# What is being asked
Could the entries below be transcribed word for word, with the pictures omitted?

Dataset entries:
——

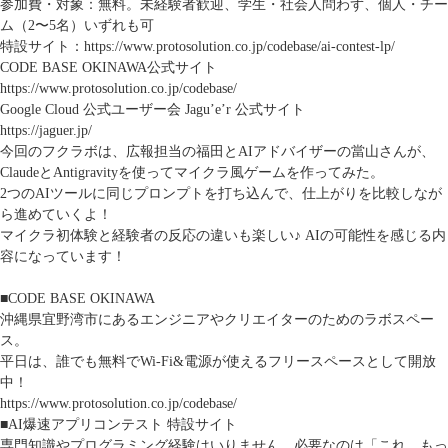
参加費・対象：
無料。未経験者歓迎、学生・社会人問わず、個人・チー
ム（2〜5名）いずれも可
特設サイト：
https://www.protosolution.co.jp/codebase/ai-contest-lp/
CODE BASE OKINAWA公式サイト
https://www.protosolution.co.jp/codebase/
Google Cloud 公式ユーザー会 Jagu’e’r 公式サイト
https://jaguer.jp/
今回のフクラボは、広報担当の福田とAIアドバイザーの當山さんが、
ClaudeとAntigravityを使ってマイクラ風ゲームを作ってみた。
2つのAIツールに同じプロンプトを打ち込んで、仕上がりを比較しなが
ら進めていくよ！
マイクラ初体験と経験者の反応の違いも楽しい♪ AIの可能性を感じる内
容になっています！
■CODE BASE OKINAWA
沖縄県宜野湾市にあるエンジニアやクリエイターのためのラボスペー
ス。
平日は、誰でも無料でWi-Fi&電源が使えるフリースペースとして開放
中！
https://www.protosolution.co.jp/codebase/
■AI爆速アプリコンテスト 特設サイト
専門知識やプログラミング経験はいりません。必要なのは「これ、もっ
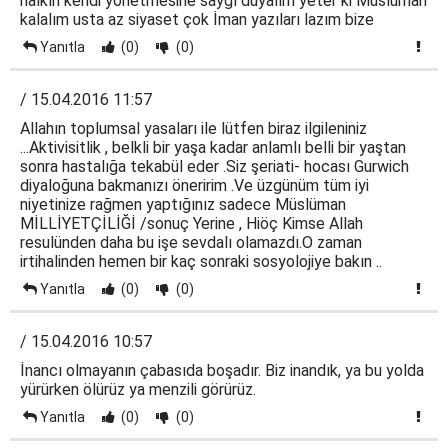
halkın kendi yönetmesine saygı duyalım yeter ki Müslüman
kalalım usta az siyaset çok İman yazıları lazım bize
Yanıtla
(0)
(0)
/ 15.04.2016 11:57
Allahın toplumsal yasaları ile lütfen biraz ilgileniniz
...Aktivisitlik , belkli bir yaşa kadar anlamlı belli bir yaştan
sonra hastalığa tekabül eder .Siz şeriati- hocası Gurwich
diyaloğuna bakmanızı öneririm .Ve üzgünüm tüm iyi
niyetinize rağmen yaptığınız sadece Müslüman
MİLLİYETÇİLİĞİ /sonuç Yerine , Hiöç Kimse Allah
resulünden daha bu işe sevdalı olamazdı.O zaman
irtihalinden hemen bir kaç sonraki sosyolojiye bakın ..
Yanıtla
(0)
(0)
/ 15.04.2016 10:57
İnancı olmayanın çabasıda boşadır. Biz inandık, ya bu yolda
yürürken ölürüz ya menzili görürüz.
Yanıtla
(0)
(0)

——

# Answer box
参加費・対象：
無料。未経験者歓迎、学生・社会人問わず、個人・チー
ム（2〜5名）いずれも可
特設サイト：
https://www.protosolution.co.jp/codebase/ai-contest-lp/
CODE BASE OKINAWA公式サイト
https://www.protosolution.co.jp/codebase/
Google Cloud 公式ユーザー会 Jagu’e’r 公式サイト
https://jaguer.jp/
今回のフクラボは、広報担当の福田とAIアドバイザーの當山さんが、
ClaudeとAntigravityを使ってマイクラ風ゲームを作ってみた。
2つのAIツールに同じプロンプトを打ち込んで、仕上がりを比較しなが
ら進めていくよ！
マイクラ初体験と経験者の反応の違いも楽しい♪ AIの可能性を感じる内
容になっています！
■CODE BASE OKINAWA
沖縄県宜野湾市にあるエンジニアやクリエイターのためのラボスペー
ス。
平日は、誰でも無料でWi-Fi&電源が使えるフリースペースとして開放
中！
https://www.protosolution.co.jp/codebase/
■AI爆速アプリコンテスト 特設サイト
専門知識やプログラミング経験はいりません。必要なのは「これ、もっ
halkın kendi yönetmesine saygı duyalım yeter ki Müslüman
kalalım usta az siyaset çok İman yazıları lazım bize
Yanıtla
(0)
(0)
/ 15.04.2016 11:57
Allahın toplumsal yasaları ile lütfen biraz ilgileniniz
...Aktivisitlik , belkli bir yaşa kadar anlamlı belli bir yaştan
sonra hastalığa tekabül eder .Siz şeriati- hocası Gurwich
diyaloğuna bakmanızı öneririm .Ve üzgünüm tüm iyi
niyetinize rağmen yaptığınız sadece Müslüman
MİLLİYETÇİLİĞİ /sonuç Yerine , Hiöç Kimse Allah
resulünden daha bu işe sevdalı olamazdı.O zaman
irtihalinden hemen bir kaç sonraki sosyolojiye bakın ..
Yanıtla
(0)
(0)
/ 15.04.2016 10:57
İnancı olmayanın çabasıda boşadır. Biz inandık, ya bu yolda
yürürken ölürüz ya menzili görürüz.
Yanıtla
(0)
(0)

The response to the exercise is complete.